A Community-Based Program To Lower Diabetes and Cardiovasular Risk Factors In Latino Women

Saturday, 16 November 2013: 3:15 PM

Sara A. Baldwin, PhD, RN, APHN-BC
College of Nursing and Health Sciences, Texas A & M University Corpus Christi, Corpus Christi, TX

Learning Objective 1: 1. Participants will be able to identify integrated community-based strategies addressing a lifestyle program for Latino women in an urban Texas Coastal Bend community.

Learning Objective 2: 2. Participants will be able to evaluate key cardio-vascular and diabetes risk factors for the targeted population.
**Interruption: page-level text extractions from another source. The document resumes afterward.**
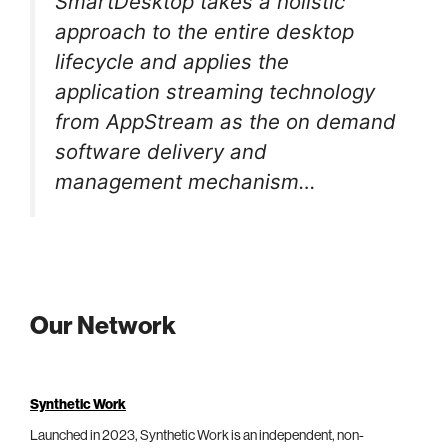
SmartDesktop takes a holistic
approach to the entire desktop
lifecycle and applies the
application streaming technology
from AppStream as the on demand
software delivery and
management mechanism…
Our Network
Synthetic Work
Launched in 2023, Synthetic Work is an independent, non-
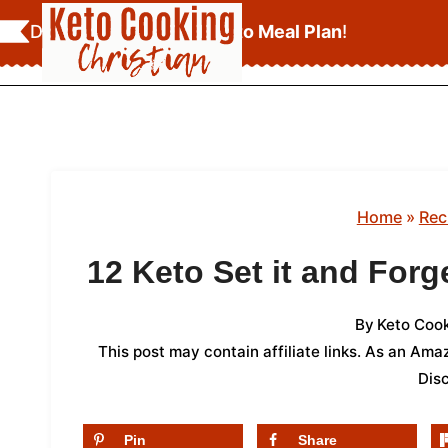
Skip
Download Your
FREE Keto Meal Plan
!
to
content
Home
»
Rec
12 Keto Set it and Forg
By
Keto Cook
This post may contain affiliate links. As an Am
Dis
Pin
Share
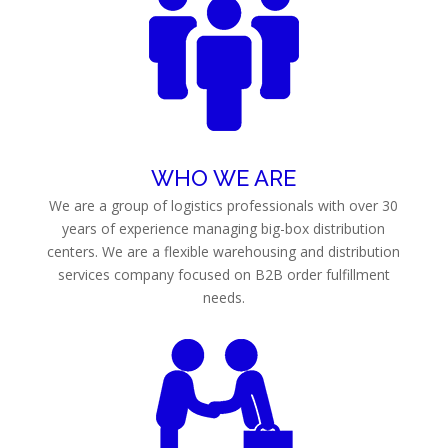
WHO WE ARE
We are a group of logistics professionals with over 30
years of experience managing big-box distribution
centers. We are a flexible warehousing and distribution
services company focused on B2B order fulfillment
needs.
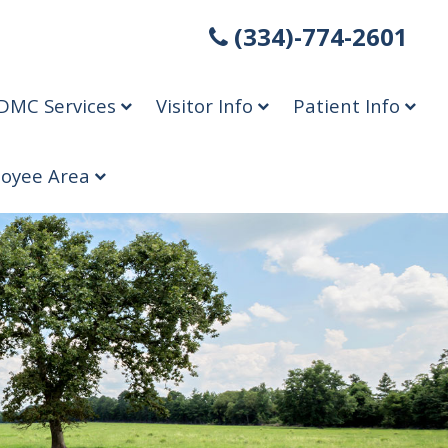
(334)-774-2601
DMC Services
Visitor Info
Patient Info
oyee Area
Background: Type 2 diabetes (T2D) is becoming more prevalent among female Latino populations. Lifestyle modifications to lose weight and increase physical activity have been shown in national studies to reduce the development of T2D by 58%. Increasing cardiovascular health can further decrease the risk of being diagnosed with T2D by 32%. No outcomes-based program exists for Latino women diagnosed as high-risk for developing T2D living in a South Texas urban setting (> 300,000). A 12-week community-based lifestyle program was pilot tested and implemented with 2 cohorts of women. Purpose/Aim:  To report findings on diabetes and cardiovascular risk factors and wellness health behaviors following a community-based multi-level lifestyle program with Latino women identified as high risk for developing T2D. Methods:  A pre-and post-test study design was used to assess HgA1C, blood pressure, BMI, waist- to-hip ratio, Hettler’s six dimensions of wellness health behaviors (social, occupational, intellectual, emotional, physical and spiritual), and average daily walking steps. The program consisted of motivational interviewing and counseling, physical activity classes and lifestyle modification classes based on each woman’s Hettler health behavior inventory results. Results: Fifty-nine women with a mean age of 58 years completed the 12-week program. Paired t-tests revealed that women (at the end of 3 months) showed significant reductions in diabetes and cardiovascular total risk scores. The performance of health behaviors significantly increased during the program. Women on average walked 7,000 steps per day, suggesting a “moderately active” population. Implications: The short-term effects are promising at 3 months post-test measurement.  However this time period is likely not enough time to maintain behaviors on a long-term basis. Six and twelve month measures are recommended in future studies. Social support and empowerment through physical activity were identified and recommended as additional strategies to use with this targeted population.